So often when we are feeling angry or resentful and our partner asks how we are we resort to that dreaded word: “FINE!” In addiction counselling there is a well-known adage: when clients say they are feeling fine the retort is usually “FINE stands for F****d up, Insecure, Neurotic and Emotional”, which is a lovely way to outline how loaded “fine” can be. Fine is one of those words that can be used like a weapon. We know that depending on the tone with which we say it, we can garner a particular response from our beloved. But do we really want to be so controlling over the way we communicate with our partner?

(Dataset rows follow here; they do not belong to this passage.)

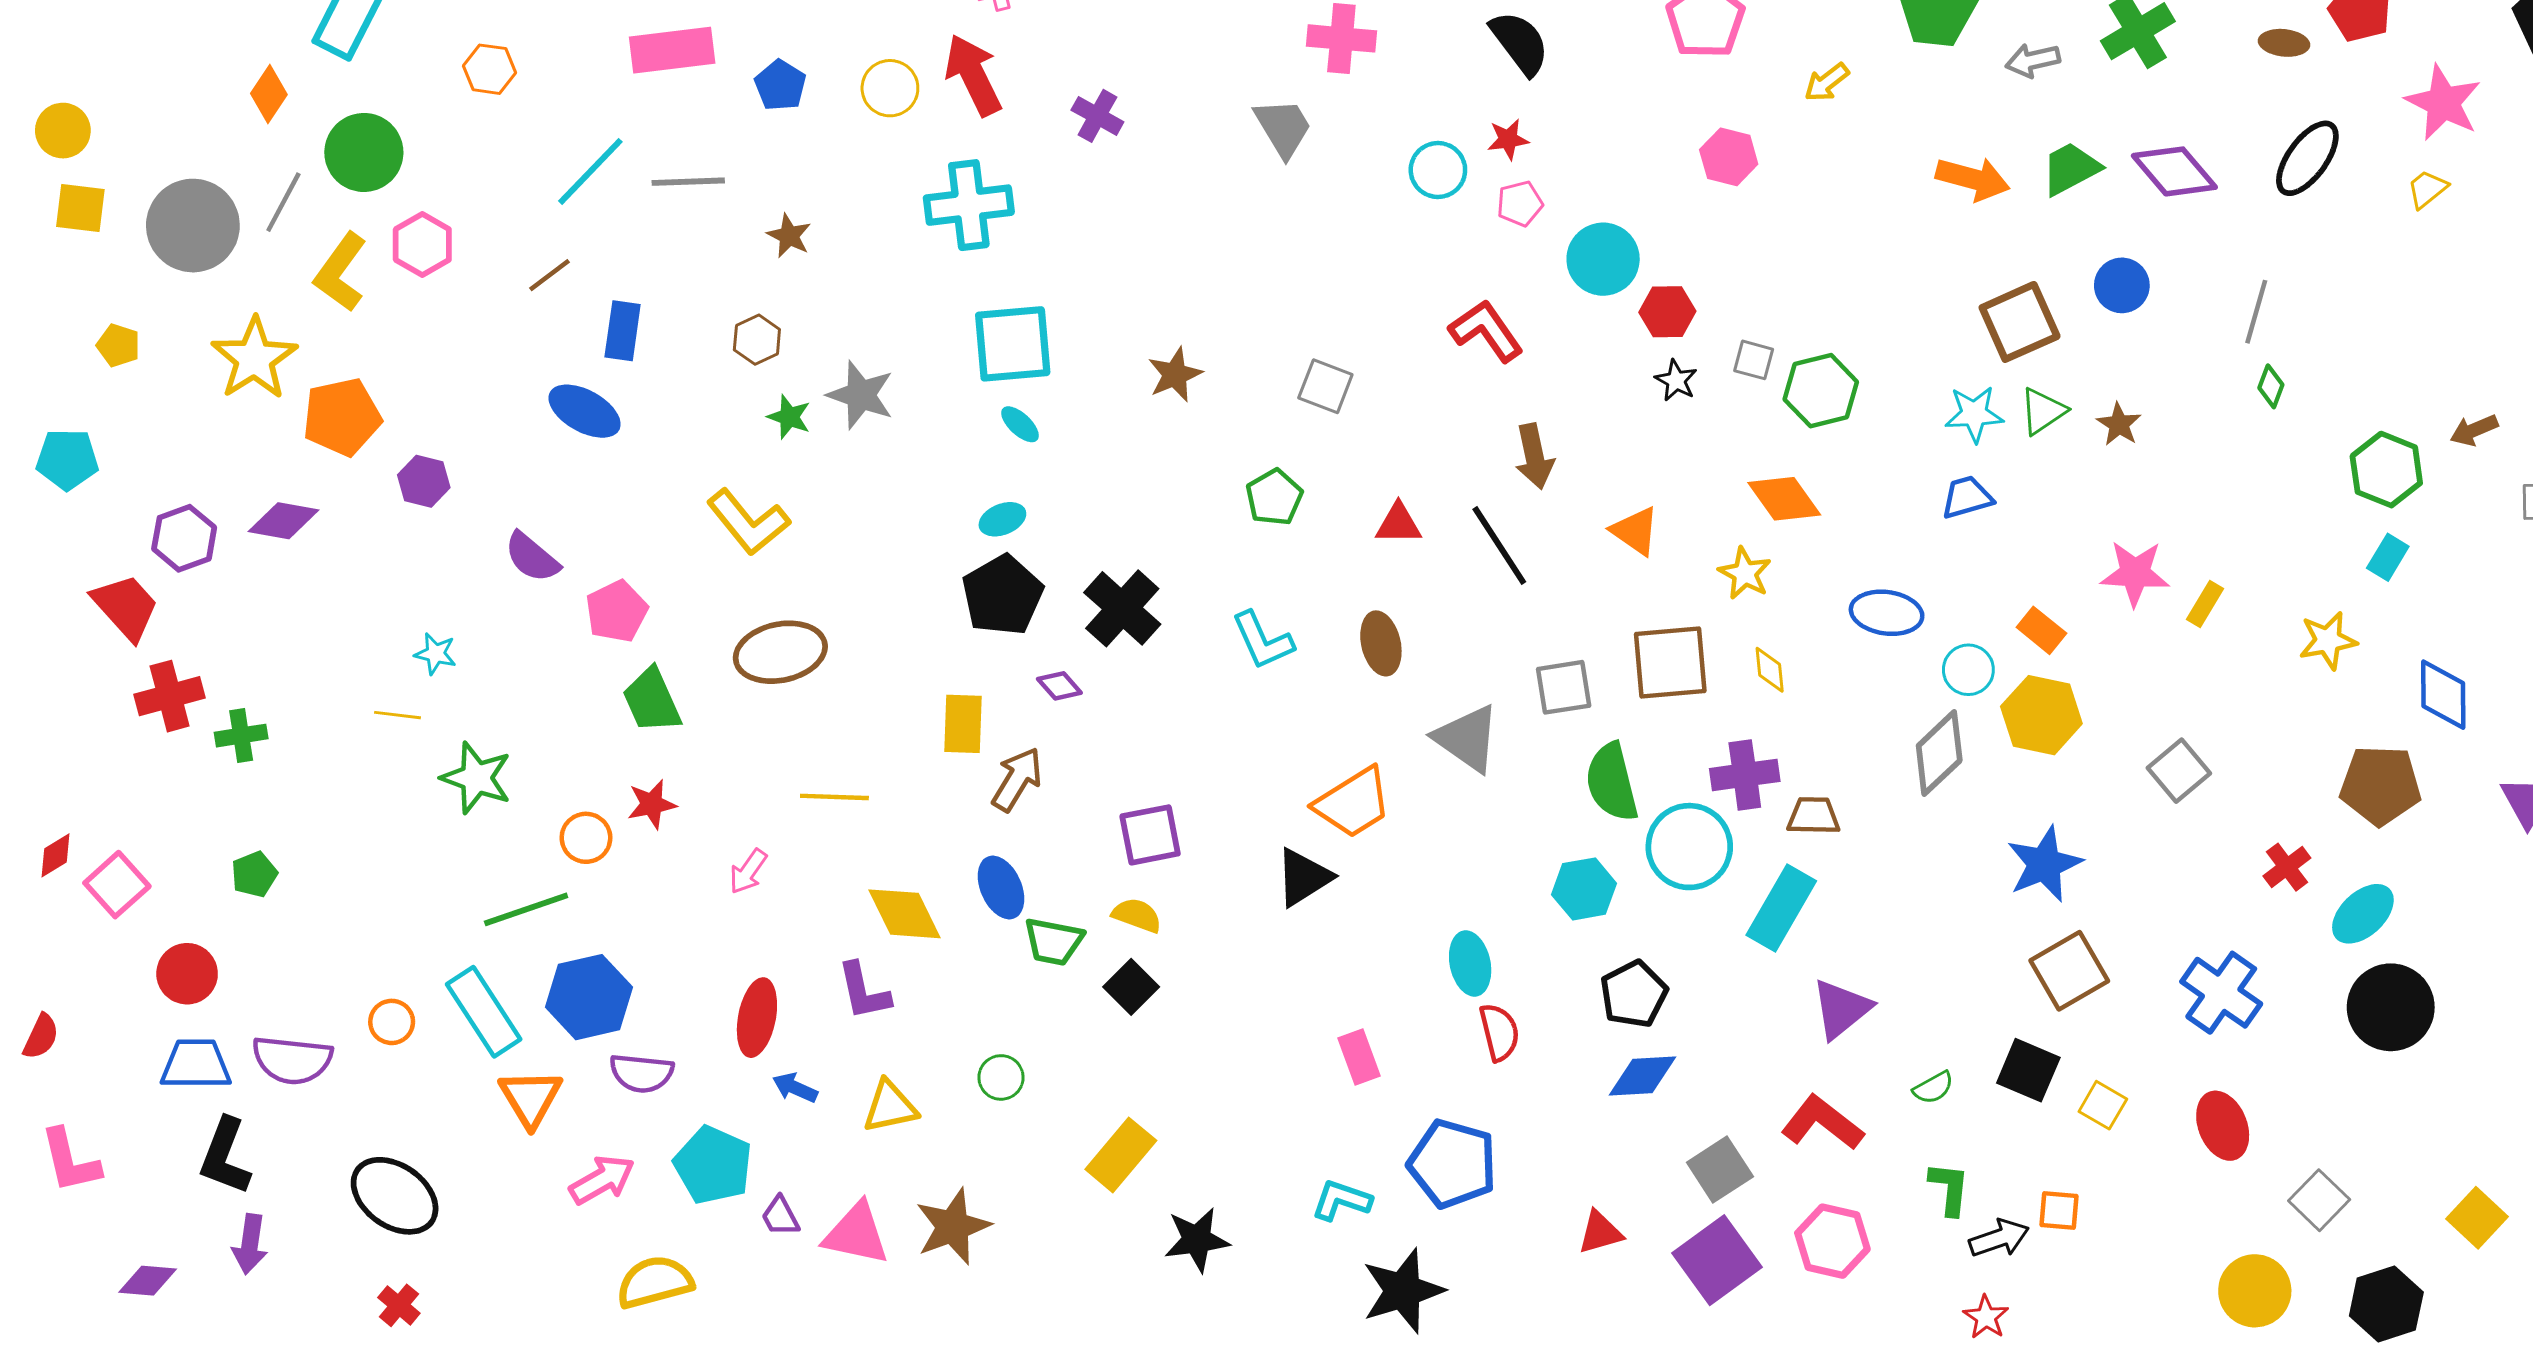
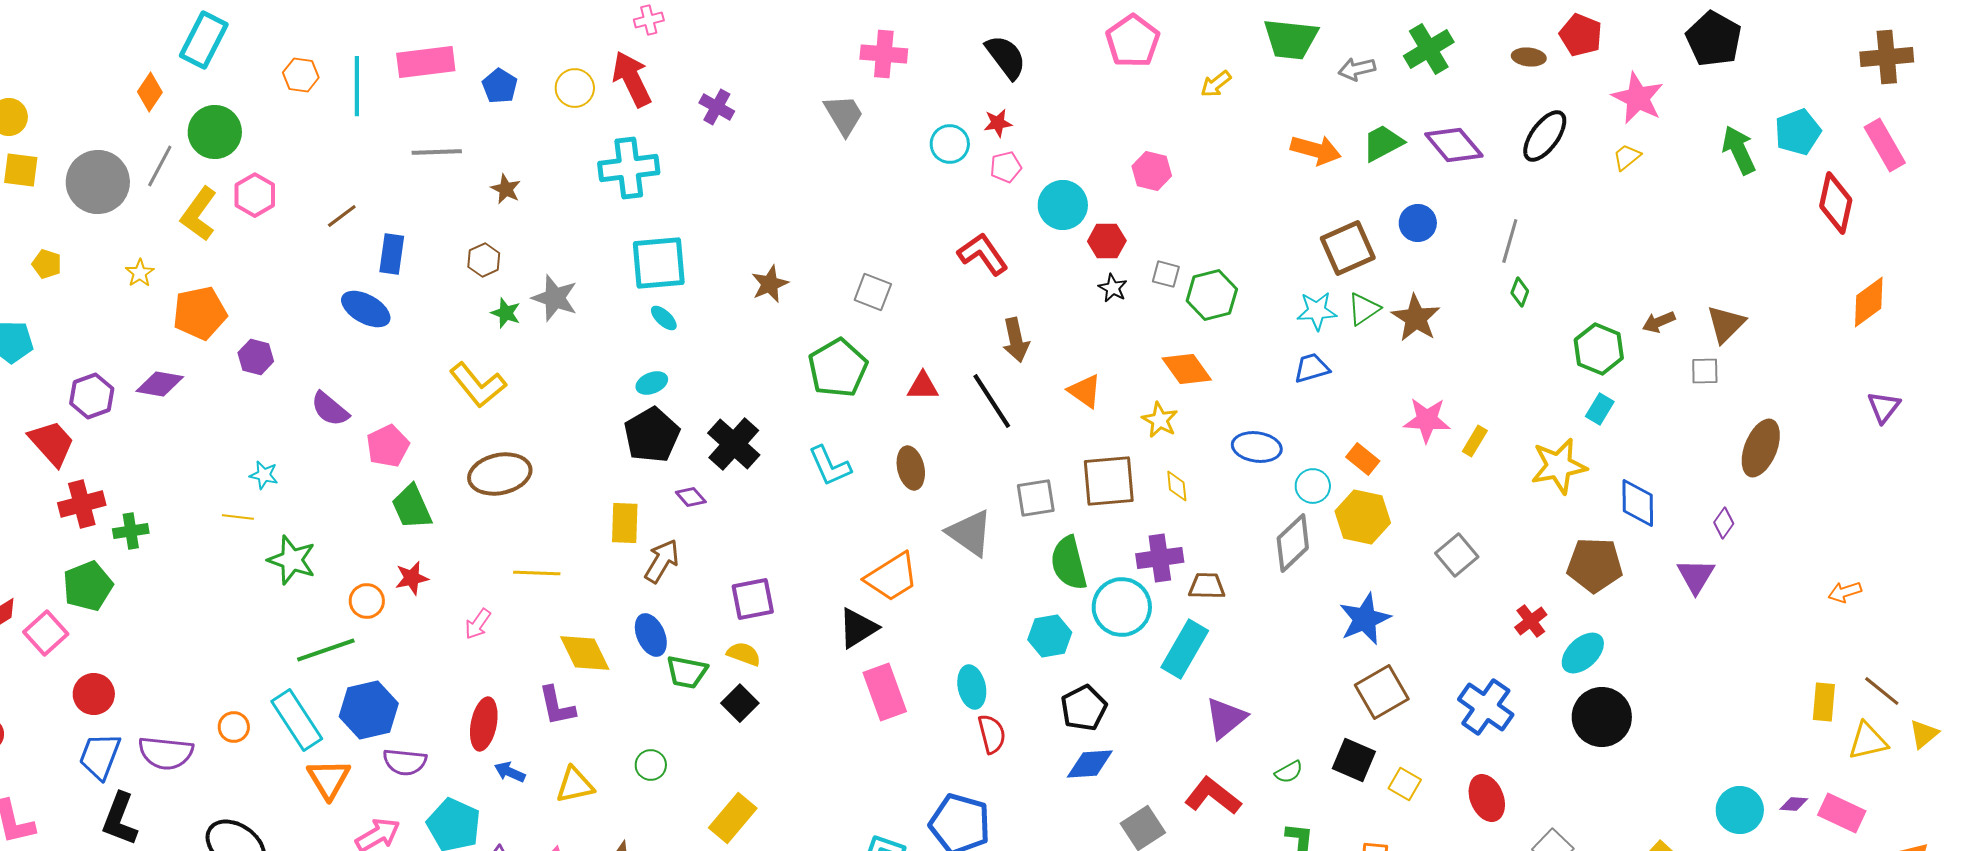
pink hexagon: (1729, 157) -> (1152, 171), moved
cyan line: (590, 171) -> (357, 86), moved, turned -44
yellow star: (254, 359) -> (140, 273), size x0.5
brown star: (2119, 424) -> (1416, 318), size x1.6
green pentagon: (1274, 497) -> (838, 368), size x1.5
yellow star: (2328, 641) -> (1559, 466), size x1.4
green pentagon: (254, 874) -> (88, 586), moved, size x1.6
pink rectangle: (1359, 1057) -> (885, 692), moved, size x1.5
blue trapezoid: (196, 1064) -> (100, 756), turned -69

Fine can hold decades of resentment and unresolved issues. You know the way it goes; they say or do something that triggers an ancient resentment and rather than discussing how you actually feel you just say “fine.” What I want to ask you is why? Why does it feel more comfortable to say fine than to honestly state what you are feeling? Perhaps the issue has been discussed ad nauseum without anything changing so you are at the end of your tether? Perhaps you are aware that the tone of your “fine” is in some way going to change their behaviour? Using this weapon only serves to perpetuate the issue. But maybe that feels more comfortable.
There is another useful adage stemming from addiction counselling which goes like this; “sh*t stinks… but it’s warm.” While there is a problem and it is creating pain or resentment, perhaps there is something comforting in the story to which you cling? Maybe holding on to that old stuff makes you feel more powerful in the relationship? Or that it protects you from ever becoming truly intimate or vulnerable? And therein lies the problem. Never stating what is actually going on prevents you from ever really knowing and seeing the other person. Asking yourself these hard questions can crack you wide open into a minefield of feelings, so take caution. But if you are brave enough, dig a little deeper into why “fine” became an acceptable response when you feel crappy.
Try doing something different. Next time you find yourself wanting to tersely respond to your partner with a curt “fine”, take a moment to actually feel what is going on for you. Check in to find out what real feeling exists. Is there some anger there? Resentment? Sadness? Disappointment? Then name the feeling you are experiencing, and own it by saying “I feel (insert feeling word here).” The relief for the other person may even be palpable as they realise that they have not this time been trapped with a dishonest word, but actually get to experience you in an honest way. It may even open up a dialogue that changes the dynamic. Changing the way you communicate can have deep consequences for the relationship and create an more honest and open style of relating.